The electric vehicle innovator Arrival has completed a live demonstration of its driverless technology at a fully functioning parcel depot.

The company says this is the first time where an Arrival Van has manoeuvred around a facility without a human driver inside the vehicle, which was able to autonomously complete all operations that are performed on a daily basis by a commercial fleet driver.

Arrival says it has been developing its autonomous driving functionality for the Arrival Van, as part of the Robopilot, a project designed to improve the market knowledge, functionality, and public perception of autonomous driving systems. The technology then can be adapted for the planned rollout of all Arrival Vehicles including the Arrival Bus and Arrival Car. It adds that these technologies improve safety and efficiency in depots.

“At Arrival, we are building supplementary technologies that will help drivers. Depot manoeuvres are the most accident-prone parts of a worker’s shift and with our technology, we hope to introduce greater safety by removing human driving errors happening in confined environments,” said Max Kumskoy, Head of Advanced Driver Assistance and Automated Driving Systems, Arrival. “We are starting with a fixed controlled environment in the depot, where we are truly able to test and validate our technology. We can then understand how it will operate on public roads, in our vehicles, and how it can be implemented worldwide.”

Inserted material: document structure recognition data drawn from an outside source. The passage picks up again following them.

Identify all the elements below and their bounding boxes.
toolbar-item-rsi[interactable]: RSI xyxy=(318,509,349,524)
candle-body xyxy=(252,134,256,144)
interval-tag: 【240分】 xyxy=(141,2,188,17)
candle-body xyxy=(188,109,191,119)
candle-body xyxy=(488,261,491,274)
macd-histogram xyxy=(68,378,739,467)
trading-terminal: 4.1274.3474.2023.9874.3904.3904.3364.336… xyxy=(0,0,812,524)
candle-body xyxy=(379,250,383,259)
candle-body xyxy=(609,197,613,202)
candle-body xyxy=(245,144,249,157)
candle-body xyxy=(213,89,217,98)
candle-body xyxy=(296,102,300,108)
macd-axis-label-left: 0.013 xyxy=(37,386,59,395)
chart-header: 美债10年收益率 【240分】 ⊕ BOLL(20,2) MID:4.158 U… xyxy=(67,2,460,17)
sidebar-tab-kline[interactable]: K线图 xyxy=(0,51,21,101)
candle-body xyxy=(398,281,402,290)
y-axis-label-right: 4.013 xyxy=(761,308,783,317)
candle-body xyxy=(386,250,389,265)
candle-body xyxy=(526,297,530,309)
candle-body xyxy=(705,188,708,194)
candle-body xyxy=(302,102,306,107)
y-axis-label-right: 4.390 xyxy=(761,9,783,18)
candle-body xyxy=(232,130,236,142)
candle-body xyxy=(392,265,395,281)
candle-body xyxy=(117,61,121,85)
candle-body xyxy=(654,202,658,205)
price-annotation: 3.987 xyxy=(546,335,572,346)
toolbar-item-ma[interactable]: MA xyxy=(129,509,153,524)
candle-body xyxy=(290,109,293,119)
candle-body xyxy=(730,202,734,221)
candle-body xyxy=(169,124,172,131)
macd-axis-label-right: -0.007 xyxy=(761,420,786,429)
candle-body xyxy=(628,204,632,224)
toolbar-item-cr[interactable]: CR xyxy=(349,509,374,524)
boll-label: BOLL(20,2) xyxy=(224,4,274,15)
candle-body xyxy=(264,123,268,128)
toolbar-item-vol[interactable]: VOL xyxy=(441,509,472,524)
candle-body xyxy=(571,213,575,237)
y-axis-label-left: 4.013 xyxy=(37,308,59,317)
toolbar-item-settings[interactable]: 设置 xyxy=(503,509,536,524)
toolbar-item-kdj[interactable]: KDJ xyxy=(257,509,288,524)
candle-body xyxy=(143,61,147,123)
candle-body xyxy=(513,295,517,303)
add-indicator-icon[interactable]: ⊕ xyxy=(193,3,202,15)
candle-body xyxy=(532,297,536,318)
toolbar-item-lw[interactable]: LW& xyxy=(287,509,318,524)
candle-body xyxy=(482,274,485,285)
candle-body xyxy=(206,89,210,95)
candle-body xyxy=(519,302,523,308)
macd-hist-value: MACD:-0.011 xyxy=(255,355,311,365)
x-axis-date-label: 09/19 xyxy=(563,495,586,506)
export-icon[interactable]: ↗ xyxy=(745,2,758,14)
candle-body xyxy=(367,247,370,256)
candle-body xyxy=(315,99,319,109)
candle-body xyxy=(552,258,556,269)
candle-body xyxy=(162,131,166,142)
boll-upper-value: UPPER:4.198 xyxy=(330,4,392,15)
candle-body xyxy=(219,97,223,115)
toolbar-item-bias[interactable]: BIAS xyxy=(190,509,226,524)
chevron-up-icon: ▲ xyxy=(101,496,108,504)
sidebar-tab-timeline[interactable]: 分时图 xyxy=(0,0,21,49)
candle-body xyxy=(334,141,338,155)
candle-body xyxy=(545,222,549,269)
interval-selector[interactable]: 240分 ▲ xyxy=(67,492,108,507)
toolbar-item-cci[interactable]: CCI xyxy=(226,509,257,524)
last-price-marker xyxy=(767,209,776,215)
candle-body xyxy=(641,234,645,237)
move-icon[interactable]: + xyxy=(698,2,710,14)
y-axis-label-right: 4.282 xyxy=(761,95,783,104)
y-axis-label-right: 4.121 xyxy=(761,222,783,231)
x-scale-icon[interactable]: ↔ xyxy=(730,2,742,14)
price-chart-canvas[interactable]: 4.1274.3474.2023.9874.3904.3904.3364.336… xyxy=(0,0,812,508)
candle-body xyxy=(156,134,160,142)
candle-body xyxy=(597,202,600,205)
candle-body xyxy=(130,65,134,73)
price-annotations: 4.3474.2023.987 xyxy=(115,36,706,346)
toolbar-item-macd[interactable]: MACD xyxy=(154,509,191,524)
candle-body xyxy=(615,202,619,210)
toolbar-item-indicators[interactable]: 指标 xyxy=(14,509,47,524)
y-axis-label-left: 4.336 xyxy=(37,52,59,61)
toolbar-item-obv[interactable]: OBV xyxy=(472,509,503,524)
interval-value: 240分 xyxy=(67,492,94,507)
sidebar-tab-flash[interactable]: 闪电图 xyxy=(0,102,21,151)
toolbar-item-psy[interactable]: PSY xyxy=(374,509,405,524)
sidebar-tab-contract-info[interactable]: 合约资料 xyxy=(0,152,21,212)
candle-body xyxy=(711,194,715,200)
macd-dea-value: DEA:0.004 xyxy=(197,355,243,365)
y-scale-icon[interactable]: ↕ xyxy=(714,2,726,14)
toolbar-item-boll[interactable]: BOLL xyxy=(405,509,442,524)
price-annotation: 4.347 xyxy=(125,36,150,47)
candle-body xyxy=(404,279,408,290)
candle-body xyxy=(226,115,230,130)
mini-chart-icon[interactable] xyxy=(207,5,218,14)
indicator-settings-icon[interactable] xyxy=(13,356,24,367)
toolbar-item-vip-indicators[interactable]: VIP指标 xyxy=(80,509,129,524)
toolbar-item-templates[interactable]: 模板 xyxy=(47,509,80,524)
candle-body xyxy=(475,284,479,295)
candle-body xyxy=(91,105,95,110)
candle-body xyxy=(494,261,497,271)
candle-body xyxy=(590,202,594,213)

Robopilot is part-funded by Innovate UK and the Centre for Connected Autonomous Vehicles (CCAV). Through the project, Arrival explains it has been able to develop and test its own Automated Driving System which uses in-house algorithms, combined with hardware helping to fast-track the development of self-driving technology and showcase its capabilities. The company says it is now developing a scalable commercial Automated Driving System, that relies on computer vision and avoids expensive sensing technologies. Arrival is also making HD maps or high-precision GPS completely unnecessary for driving on public roads. Maps will be able to be used as an optional source of data when navigating in a fixed and controlled environment, such as a parcel depot.

Following the completion of testing and validation of Arrival’s autonomous driving system in a fixed controlled environment, it says it will begin testing its autonomous driving functionalities on roads in the UK. Arrival’s aim is for the application to be used in Arrival Vans, across the globe.